This model only trained with 6,250 steps because of the time limit. So it maybe not as good as the model that I expected to train for 20,000 steps.

In [None]:
from transformers import AutoModelForCausalLM, AutoTokenizer
from peft import PeftModel
import torch

class MathProblemSolver:
    def __init__(self, base_model_path: str, lora_path: str):
        self.device = "cuda" if torch.cuda.is_available() else "cpu"
        
        self.tokenizer = AutoTokenizer.from_pretrained(
            base_model_path,
            trust_remote_code=True
        )
        
        if self.tokenizer.pad_token is None:
            self.tokenizer.pad_token = self.tokenizer.eos_token
        
        self.model = AutoModelForCausalLM.from_pretrained(
            base_model_path,
            torch_dtype=torch.float16,
            device_map="auto",
            trust_remote_code=True
        )
        
        # load lora
        self.model = PeftModel.from_pretrained(self.model, lora_path)
        self.model.eval()
        
        print("Model loaded successfully with LoRA adapter!")
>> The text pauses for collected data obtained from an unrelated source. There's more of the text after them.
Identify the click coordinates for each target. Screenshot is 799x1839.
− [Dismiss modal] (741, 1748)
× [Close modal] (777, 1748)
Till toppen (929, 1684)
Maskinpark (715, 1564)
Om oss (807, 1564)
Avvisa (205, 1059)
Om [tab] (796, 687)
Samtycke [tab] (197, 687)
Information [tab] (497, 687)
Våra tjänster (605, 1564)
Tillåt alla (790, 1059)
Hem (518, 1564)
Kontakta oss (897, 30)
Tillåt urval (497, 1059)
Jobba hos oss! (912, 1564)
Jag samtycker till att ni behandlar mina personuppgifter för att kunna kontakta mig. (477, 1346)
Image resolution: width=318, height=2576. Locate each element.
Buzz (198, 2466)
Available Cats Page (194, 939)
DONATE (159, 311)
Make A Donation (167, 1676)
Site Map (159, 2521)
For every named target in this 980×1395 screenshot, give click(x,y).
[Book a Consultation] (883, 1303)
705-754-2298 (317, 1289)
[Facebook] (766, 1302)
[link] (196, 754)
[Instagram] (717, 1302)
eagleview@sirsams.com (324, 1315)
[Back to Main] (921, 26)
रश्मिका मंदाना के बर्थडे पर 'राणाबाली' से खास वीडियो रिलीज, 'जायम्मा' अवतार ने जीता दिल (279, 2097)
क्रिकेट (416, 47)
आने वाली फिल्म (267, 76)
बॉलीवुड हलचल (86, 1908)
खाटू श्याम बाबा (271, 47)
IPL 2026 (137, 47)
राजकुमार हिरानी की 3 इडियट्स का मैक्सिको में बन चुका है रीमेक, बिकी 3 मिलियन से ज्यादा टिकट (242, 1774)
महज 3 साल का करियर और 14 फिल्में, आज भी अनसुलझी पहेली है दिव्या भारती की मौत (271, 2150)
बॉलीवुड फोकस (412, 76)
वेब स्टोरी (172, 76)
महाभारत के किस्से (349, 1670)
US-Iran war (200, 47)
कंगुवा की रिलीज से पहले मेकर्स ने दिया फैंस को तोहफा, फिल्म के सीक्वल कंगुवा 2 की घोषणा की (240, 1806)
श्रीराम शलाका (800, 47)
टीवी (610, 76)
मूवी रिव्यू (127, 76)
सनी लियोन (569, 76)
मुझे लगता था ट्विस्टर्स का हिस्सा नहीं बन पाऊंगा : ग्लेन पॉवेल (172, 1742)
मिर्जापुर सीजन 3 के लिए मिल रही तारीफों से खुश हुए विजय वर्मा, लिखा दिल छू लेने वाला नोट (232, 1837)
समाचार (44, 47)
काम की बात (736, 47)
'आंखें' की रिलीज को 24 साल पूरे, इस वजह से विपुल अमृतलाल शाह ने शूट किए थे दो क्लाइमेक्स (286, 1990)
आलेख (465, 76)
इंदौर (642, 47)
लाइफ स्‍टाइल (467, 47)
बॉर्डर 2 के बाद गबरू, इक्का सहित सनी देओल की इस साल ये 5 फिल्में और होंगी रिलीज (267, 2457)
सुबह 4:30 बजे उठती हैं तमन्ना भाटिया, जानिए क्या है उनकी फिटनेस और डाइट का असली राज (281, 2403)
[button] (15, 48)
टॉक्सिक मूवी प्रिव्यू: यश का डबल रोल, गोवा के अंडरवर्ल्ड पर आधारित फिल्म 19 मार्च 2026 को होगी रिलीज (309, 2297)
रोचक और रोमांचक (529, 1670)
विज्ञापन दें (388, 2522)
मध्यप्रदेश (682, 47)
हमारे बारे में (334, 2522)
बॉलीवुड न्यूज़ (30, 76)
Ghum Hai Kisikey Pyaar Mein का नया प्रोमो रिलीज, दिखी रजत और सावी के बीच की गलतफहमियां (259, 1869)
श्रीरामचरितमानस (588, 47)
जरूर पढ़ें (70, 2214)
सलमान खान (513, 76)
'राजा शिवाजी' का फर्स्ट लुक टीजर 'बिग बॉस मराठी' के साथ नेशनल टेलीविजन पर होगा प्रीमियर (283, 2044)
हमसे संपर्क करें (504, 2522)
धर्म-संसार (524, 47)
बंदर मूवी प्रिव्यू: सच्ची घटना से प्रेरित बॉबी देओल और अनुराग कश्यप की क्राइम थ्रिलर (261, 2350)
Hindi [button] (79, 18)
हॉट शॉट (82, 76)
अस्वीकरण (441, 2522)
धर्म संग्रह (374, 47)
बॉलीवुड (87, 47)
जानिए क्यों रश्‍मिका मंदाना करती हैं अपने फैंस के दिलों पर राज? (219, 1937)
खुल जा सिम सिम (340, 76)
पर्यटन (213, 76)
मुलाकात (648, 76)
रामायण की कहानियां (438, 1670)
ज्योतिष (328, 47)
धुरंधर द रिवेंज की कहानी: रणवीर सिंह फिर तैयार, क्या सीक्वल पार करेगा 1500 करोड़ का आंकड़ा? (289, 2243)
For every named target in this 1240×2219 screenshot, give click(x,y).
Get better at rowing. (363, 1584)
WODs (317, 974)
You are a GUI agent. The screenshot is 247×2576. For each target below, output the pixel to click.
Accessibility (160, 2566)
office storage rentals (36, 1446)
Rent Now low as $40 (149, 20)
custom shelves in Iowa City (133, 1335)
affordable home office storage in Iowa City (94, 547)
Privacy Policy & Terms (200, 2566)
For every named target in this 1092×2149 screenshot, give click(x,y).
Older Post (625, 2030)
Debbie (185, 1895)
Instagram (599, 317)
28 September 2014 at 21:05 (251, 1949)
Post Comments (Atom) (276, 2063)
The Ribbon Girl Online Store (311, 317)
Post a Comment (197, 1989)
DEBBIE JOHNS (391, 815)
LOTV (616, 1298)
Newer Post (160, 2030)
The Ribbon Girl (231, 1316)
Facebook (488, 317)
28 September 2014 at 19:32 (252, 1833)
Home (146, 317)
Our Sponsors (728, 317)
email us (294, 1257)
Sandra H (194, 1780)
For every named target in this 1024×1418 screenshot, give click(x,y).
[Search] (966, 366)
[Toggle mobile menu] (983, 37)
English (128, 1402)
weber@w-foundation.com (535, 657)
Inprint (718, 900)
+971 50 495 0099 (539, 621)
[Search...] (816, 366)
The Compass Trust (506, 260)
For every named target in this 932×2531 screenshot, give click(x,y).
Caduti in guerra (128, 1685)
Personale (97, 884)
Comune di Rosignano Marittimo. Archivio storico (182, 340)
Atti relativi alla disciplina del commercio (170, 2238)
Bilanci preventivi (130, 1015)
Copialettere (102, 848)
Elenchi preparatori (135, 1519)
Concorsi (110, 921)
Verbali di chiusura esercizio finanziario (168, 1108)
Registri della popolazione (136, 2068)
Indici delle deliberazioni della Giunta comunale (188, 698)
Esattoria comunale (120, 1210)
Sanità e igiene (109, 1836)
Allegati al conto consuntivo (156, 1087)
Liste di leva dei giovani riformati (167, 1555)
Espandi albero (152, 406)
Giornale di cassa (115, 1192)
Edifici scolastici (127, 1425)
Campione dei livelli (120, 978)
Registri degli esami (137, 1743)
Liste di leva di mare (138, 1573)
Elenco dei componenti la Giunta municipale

    def create_prompt(self, problem: str) -> str:
        return f"""Solve this math problem carefully and step by step. 
Provide detailed reasoning and put your final answer in \\boxed{{}}.

Problem: {problem}

Solution:"""

    def solve(self, problem: str) -> str:
        prompt = self.create_prompt(problem)
        
        inputs = self.tokenizer(
            prompt, 
            return_tensors="pt",
            truncation=True,
            max_length=1024
        ).to(self.device)
        
        with torch.no_grad():
            outputs = self.model.generate(
                **inputs,
                max_new_tokens=512,
                temperature=0.1,
                do_sample=True,
                pad_token_id=self.tokenizer.eos_token_id,
                repetition_penalty=1.1
            )
        
        full_response = self.tokenizer.decode(outputs[0], skip_special_tokens=True)
        return full_response[len(prompt):].strip()

def main():
    BASE_MODEL_PATH = "zai-org/glm-4-9b-chat-hf"
    LORA_PATH = "GLM4-OpenR1" 
    
    solver = MathProblemSolver(BASE_MODEL_PATH, LORA_PATH)

    problems = [
        "If x + y = 10 and x - y = 4, what is the value of x?",
        "Find the sum of the roots of the equation x^2 - 5x + 6 = 0.",
    ]
    
    for i, problem in enumerate(problems, 1):
        print(f"\n{'='*50}")
        print(f"Problem #{i}: {problem}")
        print(f"{'='*50}")
        
        solution = solver.solve(problem)
        print("Model's Solution:")
        print(solution)
        print(f"{'='*50}")

if __name__ == "__main__":
    main()